= Task directions =
Take the line that contains "Identify the location" and each line after it to the end of the data below, and set them down exactly, omitting pictures.

[Saved entries]
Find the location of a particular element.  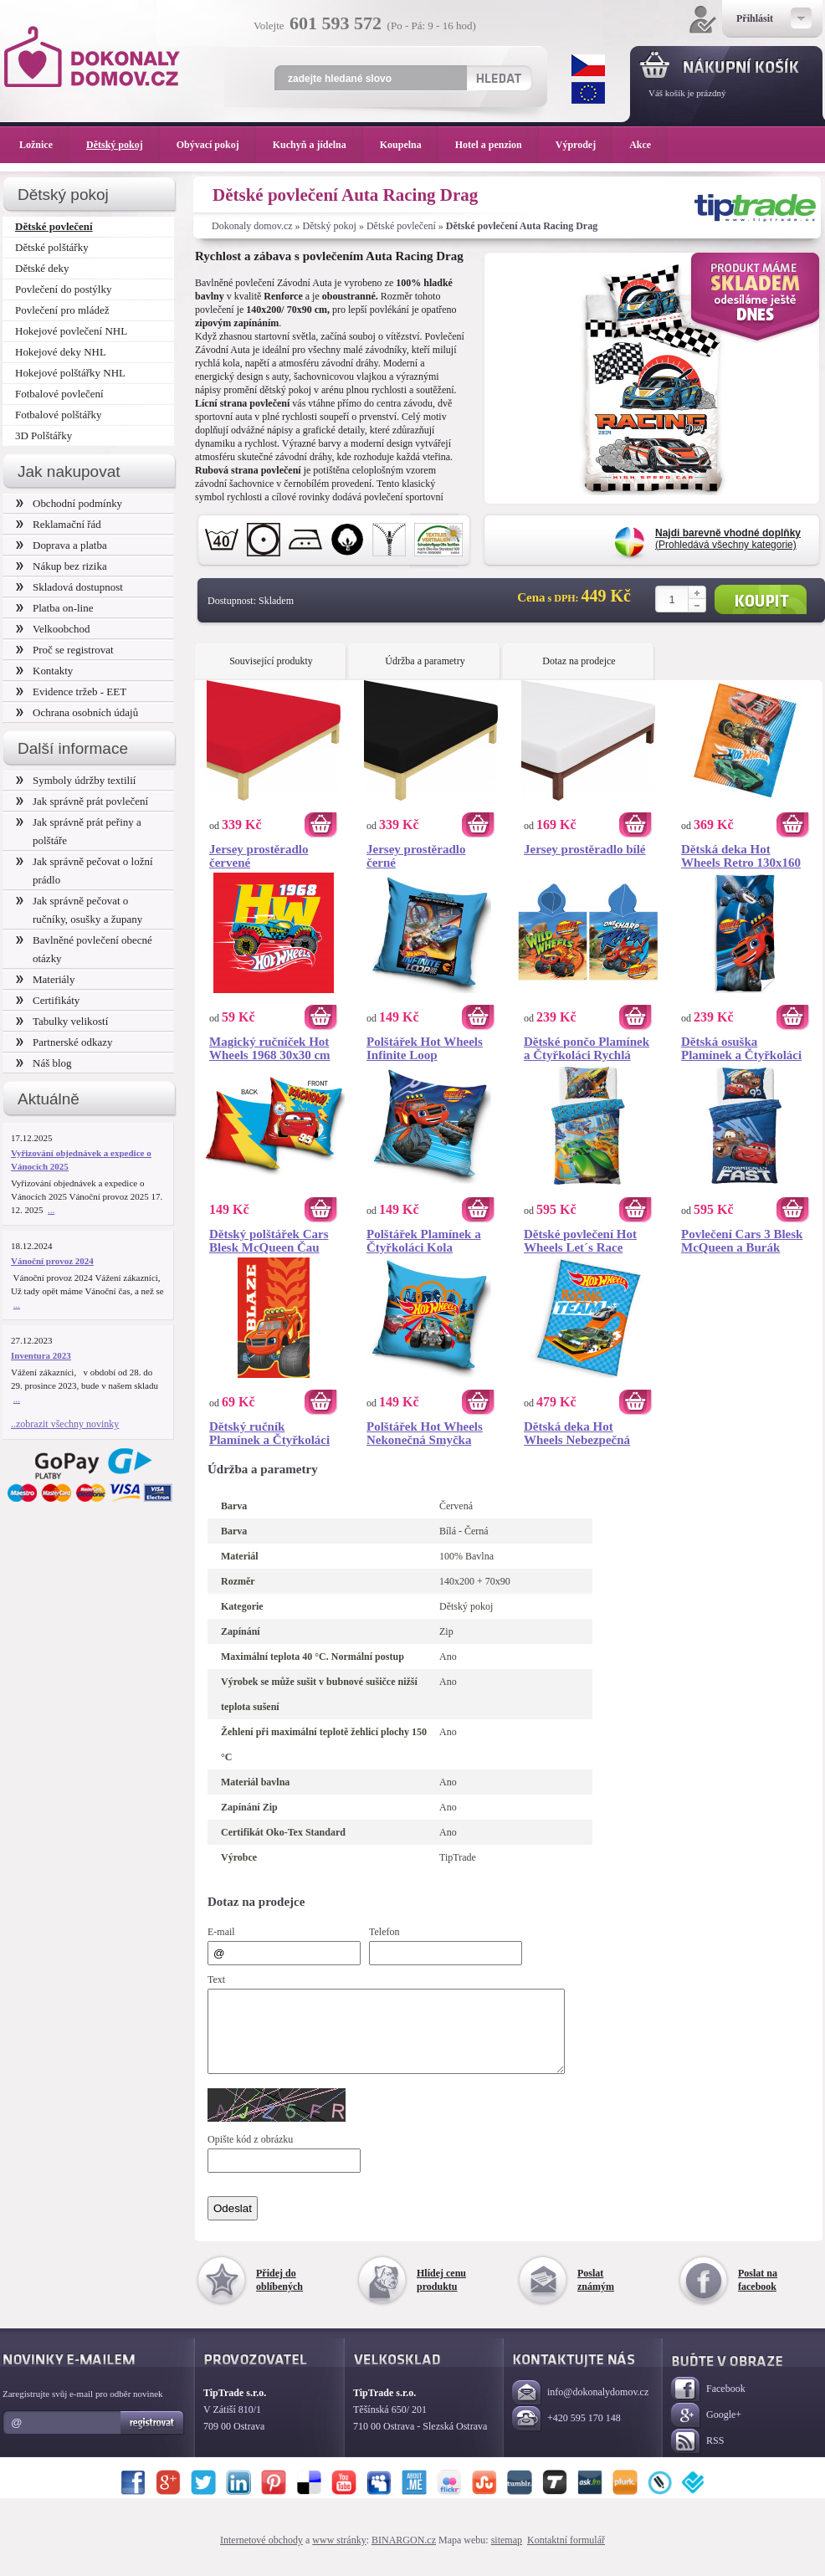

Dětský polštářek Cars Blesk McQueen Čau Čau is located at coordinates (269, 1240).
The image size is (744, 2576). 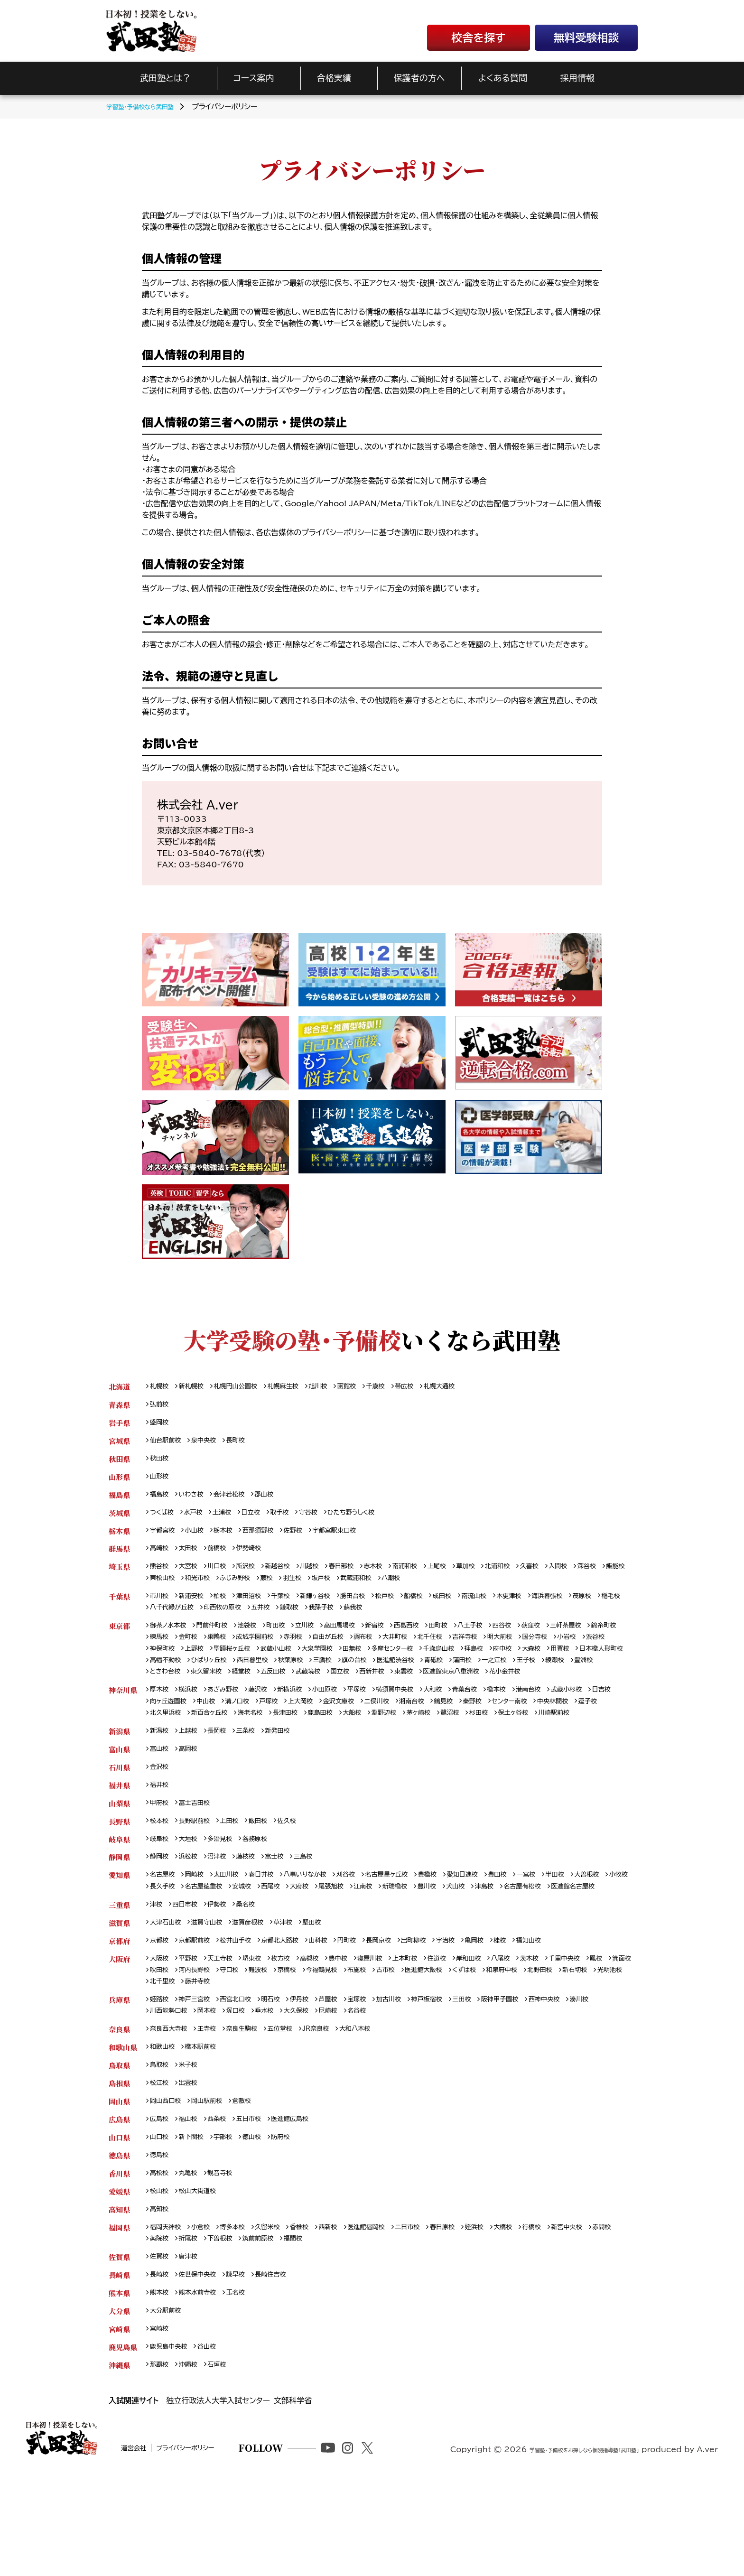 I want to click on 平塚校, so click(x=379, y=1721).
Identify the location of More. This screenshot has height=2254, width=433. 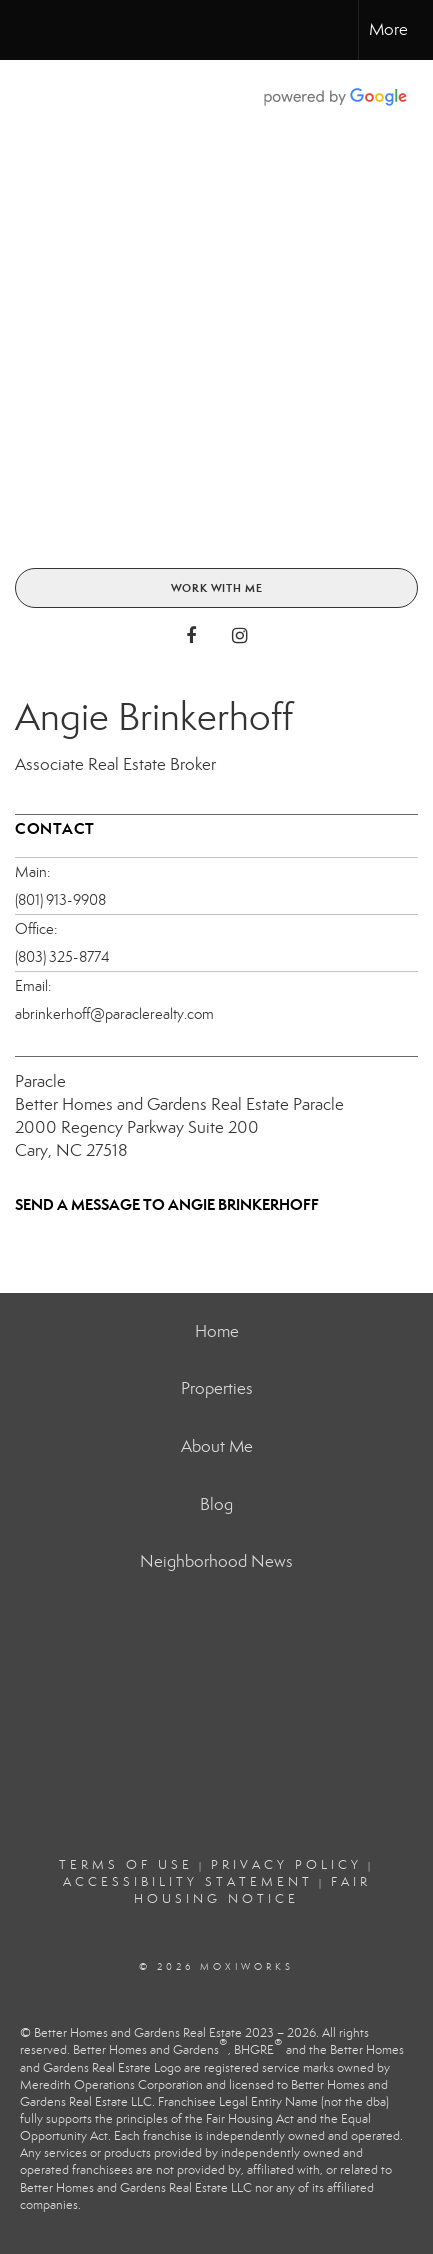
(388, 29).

= Response for this exercise =
Identify the location of More. This screenshot has height=2254, width=433. 
(388, 29).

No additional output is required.